Britain’s Guardian newspaper laments Israeli war criminal Ariel Sharon

Gilad Atzmon writes:

In a uniquely dishonest piece, the Guardian newspaper’s Jonathan Freedland paid a tribute today to Israel’s veteran prime minister, Ariel Sharon.

According to Freedland, Sharon, “as one of Israel’s founders… had the credibility to give up occupied territory – and even to face the demons of 1948”. Freedland speculates also that “Sharon’s final mission might well have been peace”. This is indeed a big statement, but how does Freedland support his creative historical account?

Jonathan Freedland

Jonathan Freedland, Guardian and Jewish Chronicle columnist and BBC presenter

“Sharon’s final act,” says Freedland, “was to dismantle some of the very settlements he had sponsored.
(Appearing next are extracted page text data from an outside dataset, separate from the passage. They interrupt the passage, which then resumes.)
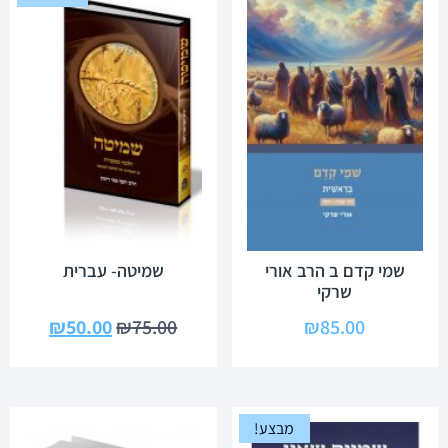
שמי קדם ב הרב אורי
שמיטה- עברית
שרקי
₪
50.00
₪
75.00
₪
85.00
מבצע!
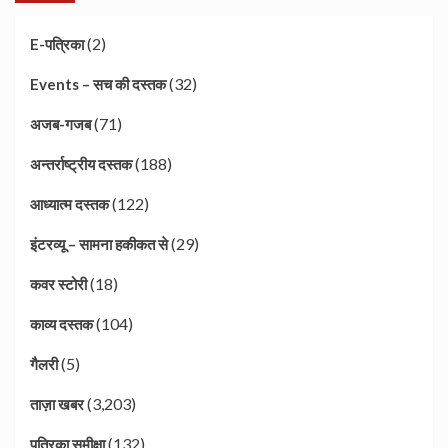
(2)
E-पत्रिका
(32)
Events – सच की दस्तक
(71)
अजब-गजब
(188)
अन्तर्राष्ट्रीय दस्तक
(122)
आध्यात्म दस्तक
(29)
इंटरव्यू – सामना हकीकत से
(18)
कवर स्टोरी
(104)
काव्य दस्तक
(5)
गैलरी
(3,203)
ताज़ा खबर
(132)
पत्रिका समीक्षा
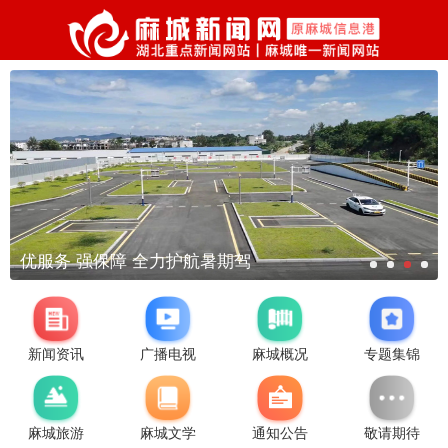
优服务 强保障 全力护航暑期驾
新闻资讯
广播电视
麻城概况
专题集锦
麻城旅游
麻城文学
通知公告
敬请期待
In 2005 he ordered Israel’s disengagement from Gaza, seized in the 1967 war in which Sharon had been a crucial, if maverick, commander.”

Aside from the fact that Freedland falls short of reminding his readers about Sharon’s colossal war crimes, he actually completely distorts the political narrative that led Sharon to the 2005 unilateral disengagement from Gaza.
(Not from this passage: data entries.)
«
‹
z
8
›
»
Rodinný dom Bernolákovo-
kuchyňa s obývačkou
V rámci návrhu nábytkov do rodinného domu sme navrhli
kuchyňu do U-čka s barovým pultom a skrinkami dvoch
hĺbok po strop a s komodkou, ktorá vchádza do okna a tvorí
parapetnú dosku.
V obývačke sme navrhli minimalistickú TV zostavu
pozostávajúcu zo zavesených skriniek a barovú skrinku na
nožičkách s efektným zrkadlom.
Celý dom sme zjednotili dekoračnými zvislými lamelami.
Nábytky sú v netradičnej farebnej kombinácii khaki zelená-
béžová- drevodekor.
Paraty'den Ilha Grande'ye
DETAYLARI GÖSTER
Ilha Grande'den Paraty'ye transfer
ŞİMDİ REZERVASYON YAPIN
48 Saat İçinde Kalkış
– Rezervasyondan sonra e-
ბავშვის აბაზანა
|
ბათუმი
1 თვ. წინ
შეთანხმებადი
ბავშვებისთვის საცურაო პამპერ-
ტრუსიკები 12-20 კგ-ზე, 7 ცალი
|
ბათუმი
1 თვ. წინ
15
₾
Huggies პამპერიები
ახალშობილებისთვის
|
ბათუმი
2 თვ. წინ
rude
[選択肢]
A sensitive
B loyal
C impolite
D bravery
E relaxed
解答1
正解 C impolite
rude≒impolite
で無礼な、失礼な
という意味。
Did Sharon have a plan to reconcile with the Palestinians and to address their plight or their right to return to their land? Not at all. We do not have any evidence of Sharon’s remorse. The logic behind Sharon’s disengagement is simple and on the verge of banal. Sharon knew very well that if Israel insisted on maintaining itself as the “Jewish state”, it would have to rid itself immediately of Arabs. Sharon was becoming aware of the possible implications of the Palestinian “demographic bomb”. The Palestinians were becoming a majority in areas controlled by Israel.

Ridding Israel of the highly populated Gaza Strip was a perfect start. In a single political and territorial move, Sharon freed Israel of 1.5 million Palestinians and liberated Israel of increasingly complex security issues. Sharon was a pragmatic politician, he’s always been one and his disengagement wasn’t at all an attempt to “face the demons of 1948”, as Freedland suggests. It was a Judaeo-centric attempt to maintain the Jewishness of the Jewish state.

Freedland’s biased inclinations continue till the end of today’s piece: “an intriguing habit of Sharon’s was to refer to places in Israel by their original, Arabic names – thereby acknowledging the truth that usually lies buried beneath the soil”. Is this right? Did Sharon really pay tribute to the eradicated Palestinian civilization by uttering some words in Arabic? Not at all. Sharon was born in the British Mandate of Palestine. He was raised in a country scattered with Palestinian villages and cities. Sharon and Israelis of his generation tended to pepper their Hebrew with a few Arabic words because such an act filled their existence with an authentic sense of belonging and a bond to an imaginary soil. I hope in that context the laughable Freedland doesn’t also think when Israelis eat falafel they try to express empathy towards six million Palestinian refugees. After all, falafel also belongs to Palestine.

Freedland probably waited for Ariel Sharon to die in order to spread his preposterous reading of history, just to make sure that the “immortal Sharon” would not bounce back and dismiss this gross interpretation as complete nonsense.

The only remaining question is why the Guardian, once a respected paper, is publishing such low quality hasbara drivel? Is it really the Guardian of the truth or has it become the Guardian of Zion?